The plan for the Howard Frankland Bridge was announced back in 2017. Following the announcement the Florida Department of Transportation conducted public outreach as part of the Tampa Bay Next process and gathered valuable input to enhance the project.
In March 2020, construction costs for the project were estimated to be $865 million.
Howard Frankland Bridge expansion include bike/pedestrian lanes
The new bridge provides four general purpose lanes and two tolled express lanes in each direction. The project also includes a bike/pedestrian path that will connect Pinellas and Hillsborough Counties. Once complete, drivers can use use four general purpose lanes and two tolled express lanes in each direction.

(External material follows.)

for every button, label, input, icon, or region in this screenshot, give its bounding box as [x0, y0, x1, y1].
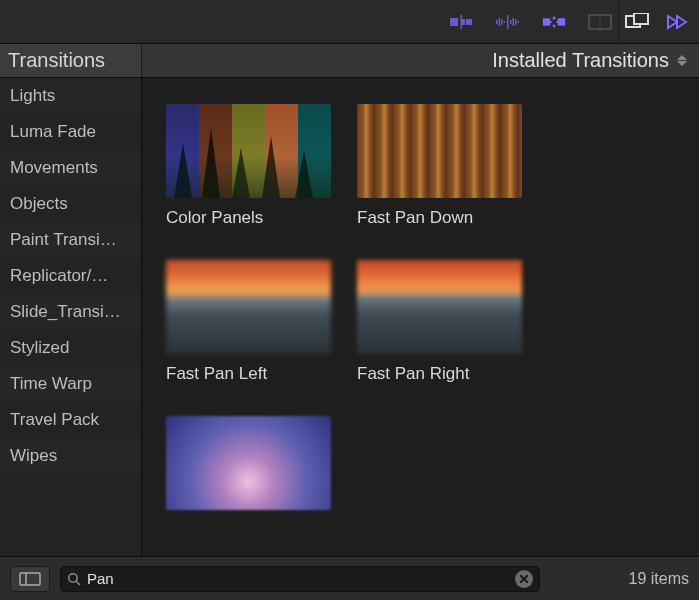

The new design improves incident management in emergency response situations and provides additional capacity along a critical evacuation route. A portion of the new bridge is being constructed to hold additional weight and can accommodate potential future transit, up to a light rail transit system. Should light rail transit be locally supported for implementation, the existing southbound (1991) bridge would then be widened and travel lanes shifted to the widened bridge.
The bike and pedestrian path is being constructed to provide the community another way across Tampa Bay. The path is approximately 12 feet wide and is separated from the roadway by a barrier. Along the path, four bridge overlooks provide users a resting spot with shade and seating. The pedestrian path connects near 4th Street in Pinellas County and near Reo Street in Hillsborough County.
A massive design-build project that will include express lanes
This project is a design-build project, which means that an overall design concept was put out to bid with design requirements specified in a Request for Proposals. The successful contractor was selected from multiple qualified firms bidding on the contract.
The project includes two tolled express lanes in each direction to provide additional capacity, relieve congestion and provide a more reliable travel time option for passenger and transit vehicles. Tolling will be “dynamic” meaning prices change based on the amount of traffic in the express lanes which maintains a steady traffic flow in the lanes.